GOVERNMENT should consider borrowing a concessional loan from multilateral partners to refinance the three Eurobonds and other sovereign loans acquired as debt servicing is choking the economy, says economist Lubinda Habazoka.

Dr Habazoka said in an interview that debt servicing was currently strangling the economy and limiting Government activities, hence the need to find new solutions to deal with it.

He explained that acquiring a concessional loan from multilateral partners such as China and Russia would help service the debt using the interest gained from it.

“If we want to normalise our economy so that it continues growing above 7 percent, we should refinance that debt, get a loan that it will start repaying after 10 to 15 years.

Dr Habazoka said such loans were possible and that Zambia would not be the first country to acquire them.

He explained that this would enable the economy to grow above 7 percent.

“Now such a loan cannot be acquired on the capital market because those loans will entail either by coupon payments or yearly interest rates if they are going to be syndicate loans, so we need to seek concessional loans.

“Such loans can be procured with an assumption that our economy is going to grow. What is choking our economy now is debt servicing which has slowed down Government activities as well as low metal prices,” he said.
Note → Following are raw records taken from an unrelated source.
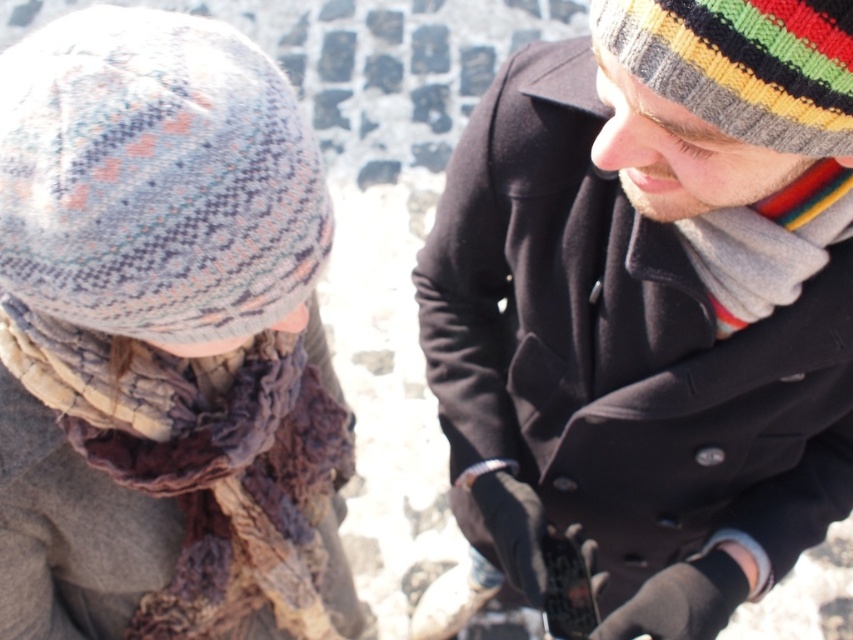 You are a fashion stylist analyzing the outfit of the person on the right in the image. Which item is placed higher on their body between the knitted woolen hat at upper right and the gray knitted scarf at right?

The knitted woolen hat at upper right is positioned over the gray knitted scarf at right, so it is placed higher on their body.

You are standing in front of the two people in the image. You want to take a photo of the point at coordinates (x=811, y=92). The camera you are using has a minimum focus distance of 25 inches. Will the camera be able to focus on that point?

The point at coordinates (x=811, y=92) is 24.88 inches away from the camera. Since the minimum focus distance is 25 inches, the camera cannot focus on that point because it is too close.

You are a photographer trying to capture the scene. You notice the knitted wool scarf at lower left and the knitted woolen hat at upper right. Which object is positioned lower in the image?

The knitted wool scarf at lower left is positioned lower than the knitted woolen hat at upper right. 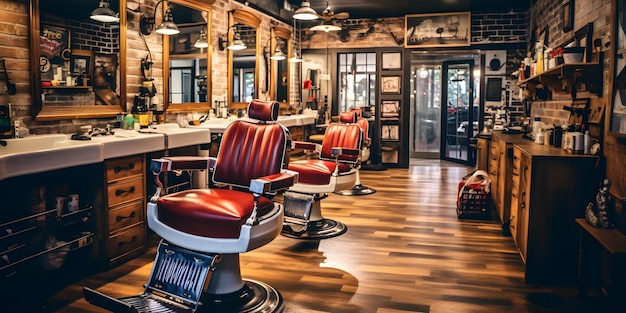 At what (x,y) coordinates should I click in order to perform the action: click on window. Please return your answer as a coordinate pair (x, y). Looking at the image, I should click on (359, 83). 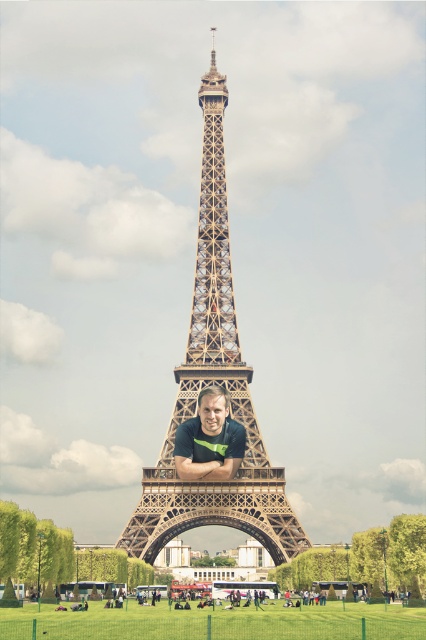 Question: Which point is closer to the camera taking this photo?

Choices:
 (A) (209, 392)
 (B) (198, 326)

Answer: (A)

Question: Does brown metal eiffel tower at center have a larger size compared to matte black shirt at center?

Choices:
 (A) yes
 (B) no

Answer: (A)

Question: Which point is farther from the camera taking this photo?

Choices:
 (A) (146, 490)
 (B) (199, 477)

Answer: (A)

Question: Is brown metal eiffel tower at center to the right of matte black shirt at center from the viewer's perspective?

Choices:
 (A) no
 (B) yes

Answer: (B)

Question: Is brown metal eiffel tower at center smaller than matte black shirt at center?

Choices:
 (A) no
 (B) yes

Answer: (A) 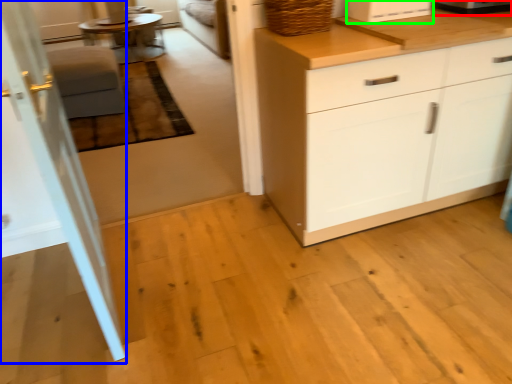 Question: Considering the real-world distances, which object is farthest from appliance (highlighted by a red box)? screen door (highlighted by a blue box) or appliance (highlighted by a green box)?

Choices:
 (A) screen door
 (B) appliance

Answer: (A) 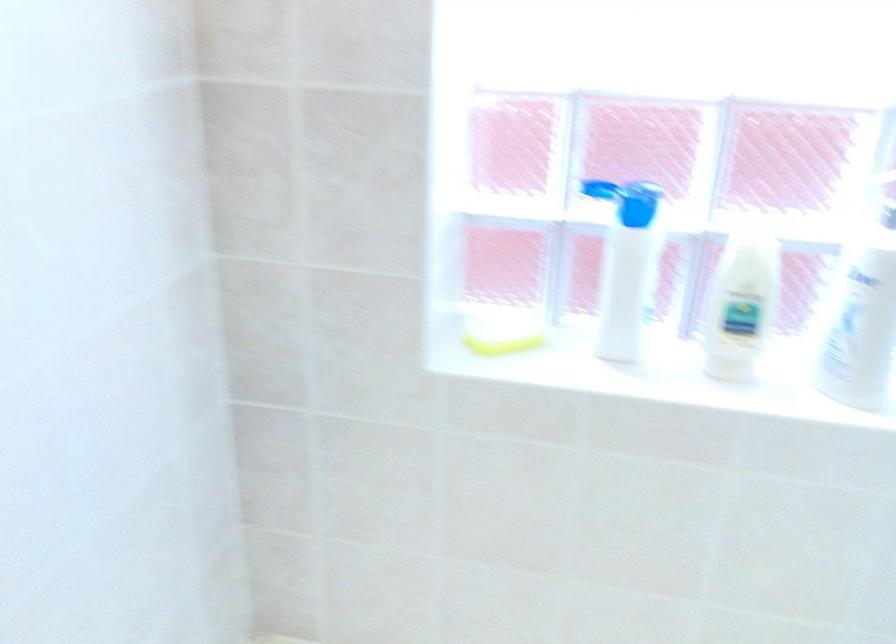 Where would you push the blue bottle cap? Please return your answer as a coordinate pair (x, y).

(636, 203) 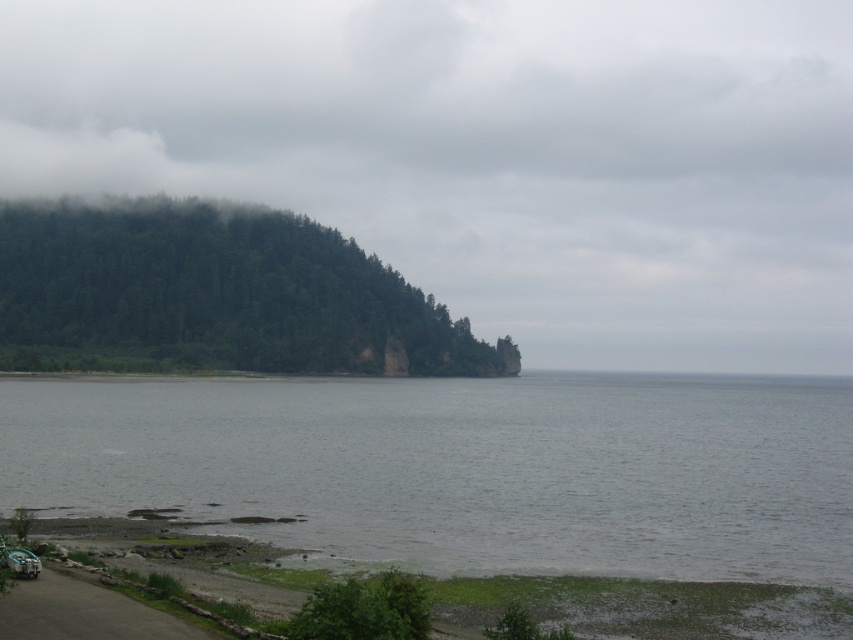 You are standing at the center of the image and want to reach the gray water at lower left. Which direction should you move in to get there?

The gray water at lower left is located at point (463, 467), so you should move towards the lower left direction to reach it.

You are standing on the shore and see the gray water at lower left and the green leafy tree at lower center. Which object is closer to your left side?

The gray water at lower left is closer to your left side because it is positioned to the left of the green leafy tree at lower center.

You are a hiker who wants to cross from the gray water at lower left to the green leafy tree at lower center. The path is straight. Your maximum walking distance is 500 feet. Can you reach the tree without exceeding your limit?

The gray water at lower left is 467.82 feet from the green leafy tree at lower center. Since your maximum walking distance is 500 feet, you can reach the tree without exceeding your limit. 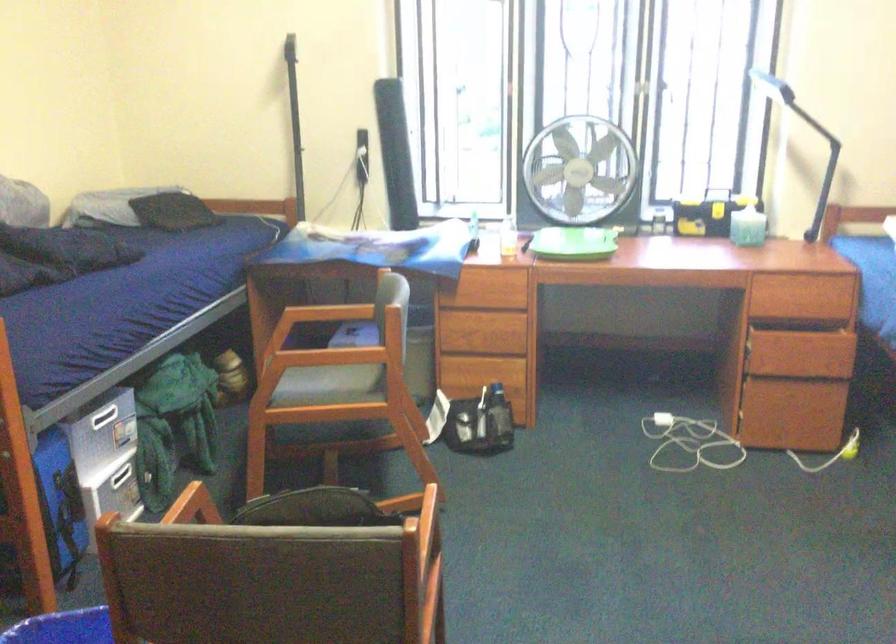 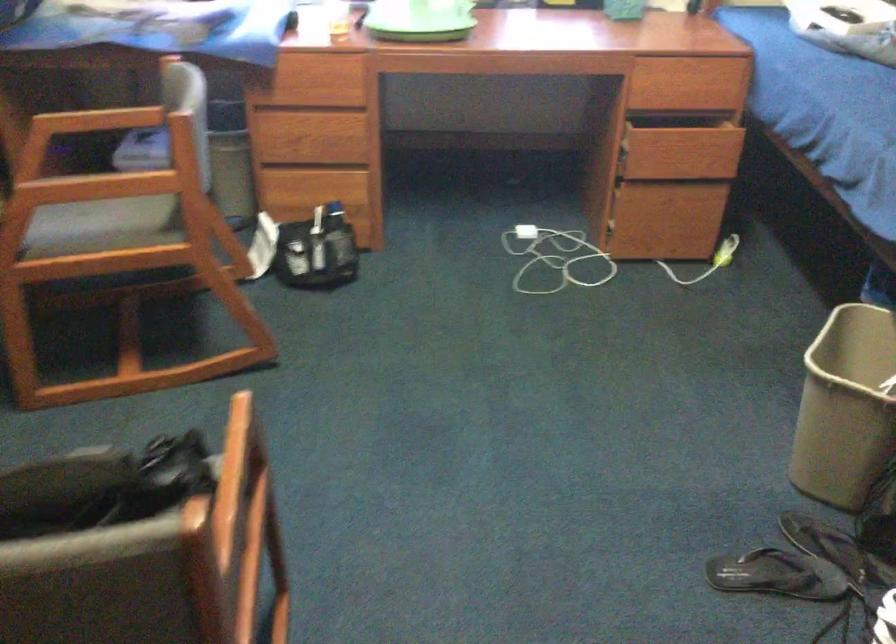 Question: How did the camera likely rotate?

Choices:
 (A) Left
 (B) Right
 (C) Up
 (D) Down

Answer: (D) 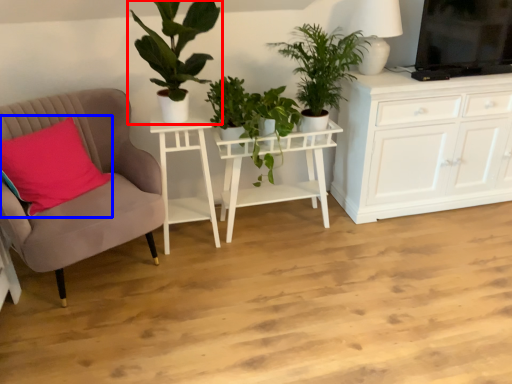 Question: Which point is further to the camera, houseplant (highlighted by a red box) or pillow (highlighted by a blue box)?

Choices:
 (A) houseplant
 (B) pillow

Answer: (B) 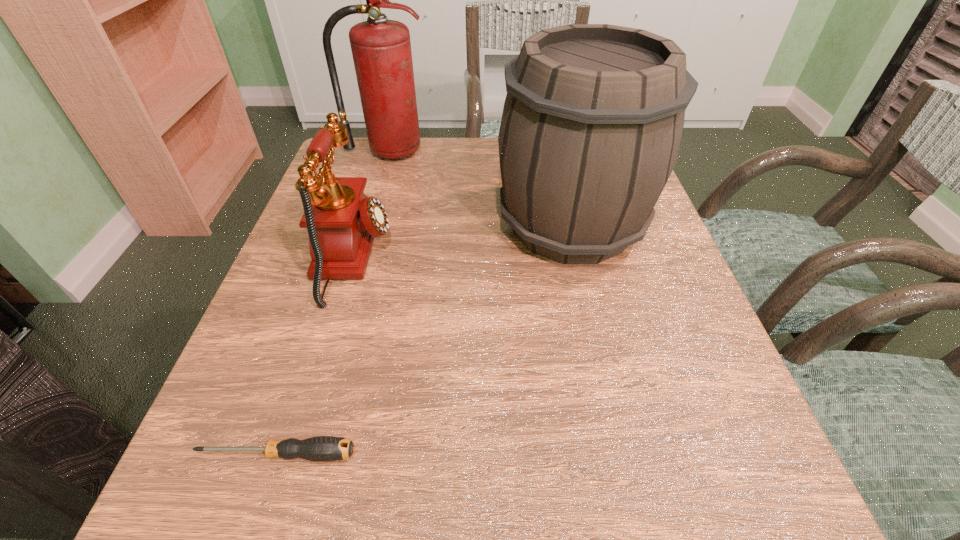 Locate an element on the screen. fire extinguisher is located at coordinates coord(381,48).

Where is `wine bucket`? Image resolution: width=960 pixels, height=540 pixels. wine bucket is located at coordinates (592, 122).

The image size is (960, 540). I want to click on telephone, so click(342, 221).

This screenshot has width=960, height=540. Identify the location of screwdriver. (321, 448).

What are the coordinates of `the nearest object` in the screenshot? It's located at (321, 448).

Where is `free region located 0.100m at the front of the fire extinguisher where the nozzle is aimed`? free region located 0.100m at the front of the fire extinguisher where the nozzle is aimed is located at coordinates (377, 186).

Where is `vacant region located on the left of the wine bucket`? This screenshot has width=960, height=540. vacant region located on the left of the wine bucket is located at coordinates (473, 225).

This screenshot has height=540, width=960. What are the coordinates of `vacant point located on the dial of the third tallest object` in the screenshot? It's located at (488, 258).

Locate an element on the screen. vacant space located on the right of the nearest object is located at coordinates (617, 454).

Locate an element on the screen. The width and height of the screenshot is (960, 540). fire extinguisher that is positioned at the far edge is located at coordinates (381, 48).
He further explained that Zambia’s Gross Domestic Product (GDP) was likely to grow between US$50 and US$60 billion in the next 10 years if the refinancing of loans was done on good terms.

“The benefits are a lot, the next ten years we expect our GDP to be at least US$50 or US$60 billion, so such refinancing is a good idea.

“We do not have a sinking fund effective to a level that we are going to use our own resources to pay the debts; we will still need to borrow and this will be clever borrowing,” he said.